◆ Data listing ◆
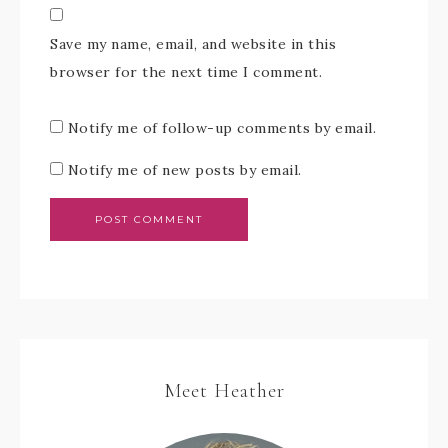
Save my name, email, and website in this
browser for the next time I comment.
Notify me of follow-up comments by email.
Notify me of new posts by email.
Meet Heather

---

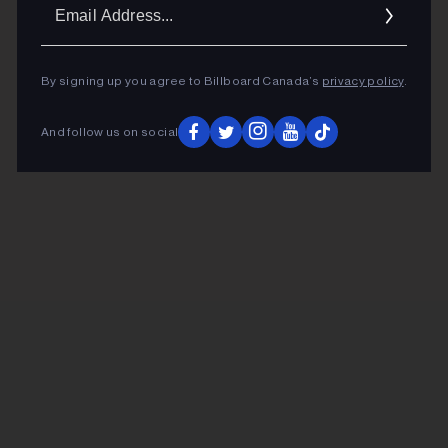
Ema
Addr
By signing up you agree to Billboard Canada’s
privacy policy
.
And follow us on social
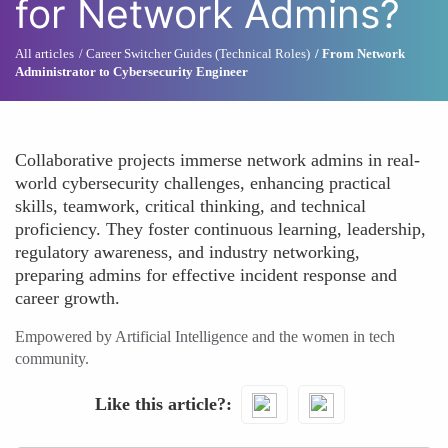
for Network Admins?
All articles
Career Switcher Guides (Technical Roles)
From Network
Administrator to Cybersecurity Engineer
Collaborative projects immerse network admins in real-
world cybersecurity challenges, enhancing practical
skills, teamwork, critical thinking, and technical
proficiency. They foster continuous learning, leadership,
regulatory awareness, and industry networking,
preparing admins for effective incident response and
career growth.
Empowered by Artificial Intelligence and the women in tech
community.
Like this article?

◆ The problem ◆
Everything from the line containing "Save my name, email, and website in this" through the line containing "Meet Heather" in the material above should be retyped exactly, both ends included, and nothing more.

◆ Response ◆
Save my name, email, and website in this
browser for the next time I comment.
Notify me of follow-up comments by email.
Notify me of new posts by email.
Meet Heather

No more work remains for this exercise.